Atomic Operations by Backend

Tracks support for all atomic operations across all backends and data types. Updated: 2026-04-14

Legend:

PASS - native or correctly emulated, verified with tests
[CAS] - emulated via compare-and-swap loop (correct, slightly slower)
[!] NOT SUPPORTED - throws NotSupportedException at kernel compilation time
[V] VOTE - WebGL Transform Feedback vote pattern (accumulation only, return value always 0)
[-] NOT TESTED - no dedicated tests yet

Int32 / UInt32 Atomics

Natively supported on all backends with atomics capability.

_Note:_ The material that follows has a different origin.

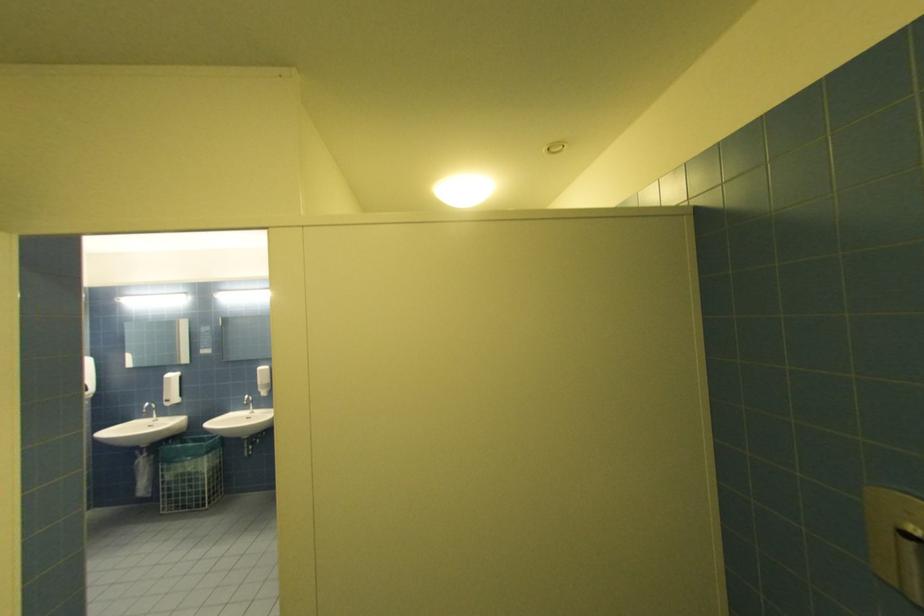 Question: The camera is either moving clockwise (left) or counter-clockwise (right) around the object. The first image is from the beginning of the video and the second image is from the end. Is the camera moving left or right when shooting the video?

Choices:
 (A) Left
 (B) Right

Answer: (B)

Operation	WebGPU	Wasm	WebGL	CUDA	OpenCL	CPU
Add	[x]	[x]	[V]	[x]	[x]	[x]
And	[x]	[x]	[!]	[x]	[x]	[x]
Or	[x]	[x]	[!]	[x]	[x]	[x]
Xor	[x]	[x]	[!]	[x]	[x]	[x]
Min	[x]	[x]	[!]	[x]	[x]	[x]
Max	[x]	[x]	[!]	[x]	[x]	[x]
Exchange	[x]	[x]	[!]	[x]	[x]	[x]
CompareExchange	[x]	[x]	[!]	[x]	[x]	[x]

WebGL note: Only Atomic.Add is partially supported via the Transform Feedback vote pattern. Each thread emits its increment to a TF varying; JavaScript sums all per-vertex contributions post-draw. The return value (old value before add) is always 0 - kernels using the return value for slot allocation will silently produce wrong results. All other atomic operations throw NotSupportedException.

Int64 / UInt64 Atomics

i64 is emulated as vec2<u32> on WebGPU and WebGL. Native on Wasm, CUDA, OpenCL, CPU.

Operation	WebGPU	Wasm	WebGL	CUDA	OpenCL	CPU
Add	[x] CAS	[x]	[!]	[x]	[x]	[x]
And	[x] Dual	[x]	[!]	[x]	[x]	[x]
Or	[x] Dual	[x]	[!]	[x]	[x]	[x]
Xor	[x] Dual	[x]	[!]	[x]	[x]	[x]
Min	[!]	[CAS]	[!]	[x]	[x]	[x]
Max	[!]	[CAS]	[!]	[x]	[x]	[x]
Exchange	[!]	[x]	[!]	[x]	[x]	[x]
CompareExchange	[!]	[x]	[!]	[x]	[x]	[x]

WebGPU i64 emulation details

Bitwise (And/Or/Xor) - "Dual i32": Two independent atomicAnd/atomicOr/atomicXor on lo and hi halves. Correct because bitwise operations are component-independent - the result of each half doesn't depend on the other.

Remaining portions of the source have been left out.